Identification of mass as the effective energy of the system (in first approximation) (Figure 9, Figure 12, Figure 14 and Figure 16).

3.

Identification of Shannon Entropy as effective system entropy (in first approximation) (Figure 9, Figure 12, Figure 14 and Figure 16).

4.

Generalization of Stochastic Conway’s Game of Life for N tribes (approximated analogy to N-body Quantum Physics can be conceptually drawn) as depicted in Figure 8 and Figure 16.

5.

Confirmation of the validity of the second law of thermodynamics in SCCGoL (entropy maximises and saturates, Figure 9, Figure 12 and Figure 14).

6.

Identification of a brief Shannon entropy peak that later minimizes and saturates in SGoL (Figure 9 and Figure 12). Monotonicity in increase of entropy is twice briefly interrupted by a small decline, which is associated with automaton cells “colliding” with the barriers and experiencing a brief propagation slowdown (Figure 14).
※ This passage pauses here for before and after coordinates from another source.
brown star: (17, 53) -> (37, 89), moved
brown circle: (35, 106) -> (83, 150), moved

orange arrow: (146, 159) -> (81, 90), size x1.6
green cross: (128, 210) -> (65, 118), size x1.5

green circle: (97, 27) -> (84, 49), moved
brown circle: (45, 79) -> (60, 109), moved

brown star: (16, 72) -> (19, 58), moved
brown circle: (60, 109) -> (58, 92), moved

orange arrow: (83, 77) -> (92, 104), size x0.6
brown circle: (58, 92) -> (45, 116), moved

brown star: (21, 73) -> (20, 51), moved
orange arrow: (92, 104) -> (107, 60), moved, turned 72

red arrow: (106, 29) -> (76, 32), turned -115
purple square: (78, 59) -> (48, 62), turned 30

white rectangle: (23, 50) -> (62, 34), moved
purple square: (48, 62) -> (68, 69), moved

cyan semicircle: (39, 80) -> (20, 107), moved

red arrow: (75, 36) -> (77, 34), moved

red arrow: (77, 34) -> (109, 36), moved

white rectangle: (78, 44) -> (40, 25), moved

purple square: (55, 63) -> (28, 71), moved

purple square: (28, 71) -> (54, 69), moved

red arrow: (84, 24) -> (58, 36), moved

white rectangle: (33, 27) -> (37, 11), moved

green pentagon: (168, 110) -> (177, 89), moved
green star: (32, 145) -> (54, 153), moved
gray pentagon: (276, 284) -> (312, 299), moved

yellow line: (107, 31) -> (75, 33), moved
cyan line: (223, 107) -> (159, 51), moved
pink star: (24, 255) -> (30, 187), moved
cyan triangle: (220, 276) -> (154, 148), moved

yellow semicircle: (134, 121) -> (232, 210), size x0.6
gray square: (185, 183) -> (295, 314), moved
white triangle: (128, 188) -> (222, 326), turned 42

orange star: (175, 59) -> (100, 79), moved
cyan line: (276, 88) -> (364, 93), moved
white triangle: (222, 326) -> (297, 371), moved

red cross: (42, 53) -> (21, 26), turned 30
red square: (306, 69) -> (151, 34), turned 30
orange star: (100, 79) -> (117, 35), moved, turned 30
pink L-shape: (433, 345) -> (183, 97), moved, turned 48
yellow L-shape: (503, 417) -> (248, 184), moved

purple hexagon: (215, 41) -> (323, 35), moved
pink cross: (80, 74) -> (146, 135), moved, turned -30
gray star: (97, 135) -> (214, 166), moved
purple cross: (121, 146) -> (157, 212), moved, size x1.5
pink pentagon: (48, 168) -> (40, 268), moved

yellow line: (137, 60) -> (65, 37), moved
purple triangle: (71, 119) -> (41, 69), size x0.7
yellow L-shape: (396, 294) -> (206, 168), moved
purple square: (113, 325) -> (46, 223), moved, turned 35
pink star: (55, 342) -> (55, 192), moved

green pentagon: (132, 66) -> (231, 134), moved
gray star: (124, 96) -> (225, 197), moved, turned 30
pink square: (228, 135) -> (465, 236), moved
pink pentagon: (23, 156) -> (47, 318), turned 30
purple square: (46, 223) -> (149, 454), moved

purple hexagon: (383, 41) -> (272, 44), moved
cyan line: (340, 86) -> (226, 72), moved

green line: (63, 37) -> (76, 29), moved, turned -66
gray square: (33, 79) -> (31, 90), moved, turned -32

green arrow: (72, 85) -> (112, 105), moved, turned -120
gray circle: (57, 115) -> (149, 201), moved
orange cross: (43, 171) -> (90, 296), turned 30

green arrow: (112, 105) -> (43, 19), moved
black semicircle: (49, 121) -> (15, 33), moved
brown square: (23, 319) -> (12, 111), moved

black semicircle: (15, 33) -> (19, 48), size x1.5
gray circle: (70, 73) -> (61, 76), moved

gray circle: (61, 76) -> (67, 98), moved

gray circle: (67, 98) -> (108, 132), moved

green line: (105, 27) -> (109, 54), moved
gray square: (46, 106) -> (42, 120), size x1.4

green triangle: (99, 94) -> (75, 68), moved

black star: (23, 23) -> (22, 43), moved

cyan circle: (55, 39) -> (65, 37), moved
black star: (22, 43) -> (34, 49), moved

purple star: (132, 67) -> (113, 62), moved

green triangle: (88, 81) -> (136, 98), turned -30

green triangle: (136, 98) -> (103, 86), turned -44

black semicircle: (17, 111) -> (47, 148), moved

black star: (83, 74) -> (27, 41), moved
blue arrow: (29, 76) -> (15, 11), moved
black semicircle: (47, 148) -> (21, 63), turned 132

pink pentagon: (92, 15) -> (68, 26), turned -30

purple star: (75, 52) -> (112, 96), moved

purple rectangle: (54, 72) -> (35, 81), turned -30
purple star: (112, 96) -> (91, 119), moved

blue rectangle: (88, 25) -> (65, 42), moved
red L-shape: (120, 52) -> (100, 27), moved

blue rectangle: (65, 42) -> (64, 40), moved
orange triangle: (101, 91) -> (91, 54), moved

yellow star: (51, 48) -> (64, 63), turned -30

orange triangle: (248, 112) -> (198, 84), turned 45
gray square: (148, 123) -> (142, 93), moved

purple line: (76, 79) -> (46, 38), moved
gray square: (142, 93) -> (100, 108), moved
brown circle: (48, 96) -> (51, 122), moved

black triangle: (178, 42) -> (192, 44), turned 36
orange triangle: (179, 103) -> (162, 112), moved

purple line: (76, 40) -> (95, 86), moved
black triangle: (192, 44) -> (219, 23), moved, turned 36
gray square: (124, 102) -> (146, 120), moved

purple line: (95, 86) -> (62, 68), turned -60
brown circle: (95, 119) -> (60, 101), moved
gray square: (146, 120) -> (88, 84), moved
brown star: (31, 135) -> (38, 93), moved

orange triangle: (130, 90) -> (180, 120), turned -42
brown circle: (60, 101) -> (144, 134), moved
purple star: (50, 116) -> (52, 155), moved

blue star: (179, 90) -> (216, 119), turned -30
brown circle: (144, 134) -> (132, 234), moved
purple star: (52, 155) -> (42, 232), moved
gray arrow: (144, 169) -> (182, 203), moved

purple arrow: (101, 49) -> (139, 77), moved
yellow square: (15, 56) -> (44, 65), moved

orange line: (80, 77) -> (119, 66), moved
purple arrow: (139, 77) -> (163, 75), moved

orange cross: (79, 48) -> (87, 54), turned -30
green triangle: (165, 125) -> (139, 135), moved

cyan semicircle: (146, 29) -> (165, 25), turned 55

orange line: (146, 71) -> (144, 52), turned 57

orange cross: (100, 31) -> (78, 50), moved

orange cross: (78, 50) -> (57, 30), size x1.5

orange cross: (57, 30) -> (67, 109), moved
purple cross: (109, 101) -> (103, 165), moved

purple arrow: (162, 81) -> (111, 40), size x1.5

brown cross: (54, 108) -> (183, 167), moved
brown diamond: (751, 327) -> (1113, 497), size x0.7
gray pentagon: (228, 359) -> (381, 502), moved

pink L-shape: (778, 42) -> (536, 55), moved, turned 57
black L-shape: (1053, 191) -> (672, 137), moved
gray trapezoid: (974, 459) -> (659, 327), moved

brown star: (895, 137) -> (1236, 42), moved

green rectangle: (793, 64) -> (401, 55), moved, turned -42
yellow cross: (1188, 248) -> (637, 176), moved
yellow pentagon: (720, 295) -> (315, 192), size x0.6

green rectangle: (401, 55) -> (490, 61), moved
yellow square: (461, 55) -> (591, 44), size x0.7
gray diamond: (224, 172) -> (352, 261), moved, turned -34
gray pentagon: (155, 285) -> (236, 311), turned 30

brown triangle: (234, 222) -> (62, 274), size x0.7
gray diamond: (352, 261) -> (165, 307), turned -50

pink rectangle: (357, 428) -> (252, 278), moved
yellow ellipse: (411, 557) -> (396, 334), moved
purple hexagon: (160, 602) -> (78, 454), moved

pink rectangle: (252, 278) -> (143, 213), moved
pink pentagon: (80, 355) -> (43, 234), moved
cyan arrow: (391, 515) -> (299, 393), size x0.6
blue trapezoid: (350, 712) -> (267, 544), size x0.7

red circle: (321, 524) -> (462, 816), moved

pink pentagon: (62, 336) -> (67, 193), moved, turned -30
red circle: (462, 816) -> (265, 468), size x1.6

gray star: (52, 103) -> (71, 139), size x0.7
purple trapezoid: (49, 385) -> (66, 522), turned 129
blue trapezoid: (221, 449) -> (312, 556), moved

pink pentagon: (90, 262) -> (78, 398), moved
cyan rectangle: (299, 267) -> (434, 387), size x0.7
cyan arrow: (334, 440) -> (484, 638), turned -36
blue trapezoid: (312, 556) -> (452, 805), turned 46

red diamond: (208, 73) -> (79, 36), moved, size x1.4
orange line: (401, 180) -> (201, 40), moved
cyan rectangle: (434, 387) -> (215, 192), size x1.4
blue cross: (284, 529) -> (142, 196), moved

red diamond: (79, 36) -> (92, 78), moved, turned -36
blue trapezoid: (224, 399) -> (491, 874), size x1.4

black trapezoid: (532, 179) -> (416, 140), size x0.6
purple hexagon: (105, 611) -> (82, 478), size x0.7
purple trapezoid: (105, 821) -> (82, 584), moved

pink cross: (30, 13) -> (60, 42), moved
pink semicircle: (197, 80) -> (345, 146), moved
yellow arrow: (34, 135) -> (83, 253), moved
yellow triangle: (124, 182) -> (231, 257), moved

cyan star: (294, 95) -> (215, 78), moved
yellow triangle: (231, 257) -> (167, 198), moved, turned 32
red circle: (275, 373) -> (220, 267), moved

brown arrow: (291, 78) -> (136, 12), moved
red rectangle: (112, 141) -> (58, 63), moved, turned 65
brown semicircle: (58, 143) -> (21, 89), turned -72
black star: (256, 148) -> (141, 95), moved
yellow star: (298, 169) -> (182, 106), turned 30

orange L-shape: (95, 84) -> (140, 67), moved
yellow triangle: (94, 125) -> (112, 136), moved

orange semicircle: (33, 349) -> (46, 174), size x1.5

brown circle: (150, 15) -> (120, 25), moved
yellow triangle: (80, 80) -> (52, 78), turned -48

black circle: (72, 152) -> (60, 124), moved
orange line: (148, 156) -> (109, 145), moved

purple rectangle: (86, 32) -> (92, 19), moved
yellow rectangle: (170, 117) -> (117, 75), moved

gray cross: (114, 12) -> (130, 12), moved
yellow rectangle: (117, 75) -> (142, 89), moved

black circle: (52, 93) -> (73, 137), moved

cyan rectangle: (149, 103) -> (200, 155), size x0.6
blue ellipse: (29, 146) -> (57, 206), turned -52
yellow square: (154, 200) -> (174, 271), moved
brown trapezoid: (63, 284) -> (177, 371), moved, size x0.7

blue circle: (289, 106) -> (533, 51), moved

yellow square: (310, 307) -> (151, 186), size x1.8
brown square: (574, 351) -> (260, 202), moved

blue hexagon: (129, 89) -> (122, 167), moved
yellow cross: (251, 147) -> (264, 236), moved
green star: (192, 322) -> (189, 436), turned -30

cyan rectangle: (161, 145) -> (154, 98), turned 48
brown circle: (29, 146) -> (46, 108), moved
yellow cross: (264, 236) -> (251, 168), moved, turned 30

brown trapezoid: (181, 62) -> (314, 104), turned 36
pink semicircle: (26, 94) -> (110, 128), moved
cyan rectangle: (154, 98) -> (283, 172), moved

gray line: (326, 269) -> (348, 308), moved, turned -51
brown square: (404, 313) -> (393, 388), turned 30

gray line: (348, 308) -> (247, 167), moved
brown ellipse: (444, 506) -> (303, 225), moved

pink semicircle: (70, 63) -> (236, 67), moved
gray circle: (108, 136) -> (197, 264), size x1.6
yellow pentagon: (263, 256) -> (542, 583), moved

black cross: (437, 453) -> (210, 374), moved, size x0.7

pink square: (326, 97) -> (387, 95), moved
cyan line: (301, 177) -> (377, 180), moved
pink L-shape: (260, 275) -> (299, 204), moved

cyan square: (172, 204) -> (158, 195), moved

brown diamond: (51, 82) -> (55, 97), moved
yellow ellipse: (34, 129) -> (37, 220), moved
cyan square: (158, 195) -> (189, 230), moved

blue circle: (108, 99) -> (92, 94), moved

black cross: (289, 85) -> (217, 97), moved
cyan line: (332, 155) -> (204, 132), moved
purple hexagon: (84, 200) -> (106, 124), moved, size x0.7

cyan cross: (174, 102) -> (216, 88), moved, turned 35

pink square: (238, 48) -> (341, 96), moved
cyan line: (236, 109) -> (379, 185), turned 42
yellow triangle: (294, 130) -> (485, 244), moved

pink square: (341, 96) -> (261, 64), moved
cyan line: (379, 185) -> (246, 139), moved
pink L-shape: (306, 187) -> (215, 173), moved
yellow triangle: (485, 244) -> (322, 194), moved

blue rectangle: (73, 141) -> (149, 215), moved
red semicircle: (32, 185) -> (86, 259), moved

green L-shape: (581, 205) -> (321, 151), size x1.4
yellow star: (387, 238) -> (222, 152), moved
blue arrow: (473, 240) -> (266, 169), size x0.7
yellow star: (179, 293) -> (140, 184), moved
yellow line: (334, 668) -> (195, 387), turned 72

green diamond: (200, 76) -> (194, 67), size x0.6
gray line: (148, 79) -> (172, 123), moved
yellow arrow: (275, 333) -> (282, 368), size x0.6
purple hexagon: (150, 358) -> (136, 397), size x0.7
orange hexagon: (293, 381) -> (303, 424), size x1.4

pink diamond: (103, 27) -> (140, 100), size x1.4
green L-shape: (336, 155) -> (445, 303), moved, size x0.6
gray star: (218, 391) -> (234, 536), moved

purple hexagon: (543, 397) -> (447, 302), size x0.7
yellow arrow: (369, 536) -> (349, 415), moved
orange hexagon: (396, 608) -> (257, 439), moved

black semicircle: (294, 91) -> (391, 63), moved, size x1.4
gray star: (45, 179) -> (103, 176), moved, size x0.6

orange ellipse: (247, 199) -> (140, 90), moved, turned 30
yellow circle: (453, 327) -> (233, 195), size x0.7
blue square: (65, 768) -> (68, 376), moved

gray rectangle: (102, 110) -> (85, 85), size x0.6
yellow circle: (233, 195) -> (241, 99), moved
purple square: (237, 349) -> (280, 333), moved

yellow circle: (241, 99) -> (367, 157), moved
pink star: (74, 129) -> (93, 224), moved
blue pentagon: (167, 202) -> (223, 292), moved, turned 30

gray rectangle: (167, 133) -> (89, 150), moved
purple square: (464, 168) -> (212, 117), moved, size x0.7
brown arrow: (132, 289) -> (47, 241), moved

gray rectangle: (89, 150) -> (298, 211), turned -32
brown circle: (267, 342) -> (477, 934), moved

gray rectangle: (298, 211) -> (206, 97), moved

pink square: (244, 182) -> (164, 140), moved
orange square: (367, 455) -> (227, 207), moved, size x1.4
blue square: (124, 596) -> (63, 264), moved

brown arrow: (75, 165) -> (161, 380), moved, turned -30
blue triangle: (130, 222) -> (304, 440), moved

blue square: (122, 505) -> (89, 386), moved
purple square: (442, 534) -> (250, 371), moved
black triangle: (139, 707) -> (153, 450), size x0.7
Our analysis of the Stochastic Game of Life allows such systems to be treated as mathematical objects well described by the methodology of classical statistical physics. The numerical results obtained by various simulations suggest that another definition of temperature can be introduced in the Stochastic Conway’s Game of Life system by adding a ‘minus’ sign to temperature, known in statistical physics, so we obtain the following formula:

$$Temperatur{e}_{Conway-Pomorski-Kotula}=-\frac{dE}{dS}$$

(6)

$$Temperatur{e}_{StatisticalPhysics}=+\frac{dE}{dS}$$

With this definition of Conway-Pomorski-Kotula temperature, we can use the tools of statistical physics in the Stochastic Game of Life, preserving most intuitions from classical thermodynamics concerning various situations we may encounter. There are well-known inherent analogies between classical statistical physics [10,11,12,13,14] and quantum mechanics [15,16]. Therefore, further research perspectives in the study of Stochastic Classical Conway’s Game of Life assume the use of quantum mechanics to simulate classical statistical physics (as expressed by the epidemic model or stochastic finite-state machine), as explicitly represented by the tight-binding model [17,18] or Schroedinger model, directly proposing structures implemented in semiconductor single-electron devices. The obtained probability map of the Stochastic Conway’s Game of Life has relatively non-rapid changes of mass distribution over space and should be parameterized using a non-linear Schroedinger equation and, especially, by using the Ginzburg-Landau model [19]. This could be the basis for the quantization procedure of the Stochastic Classical Conway’s Game of Life [20].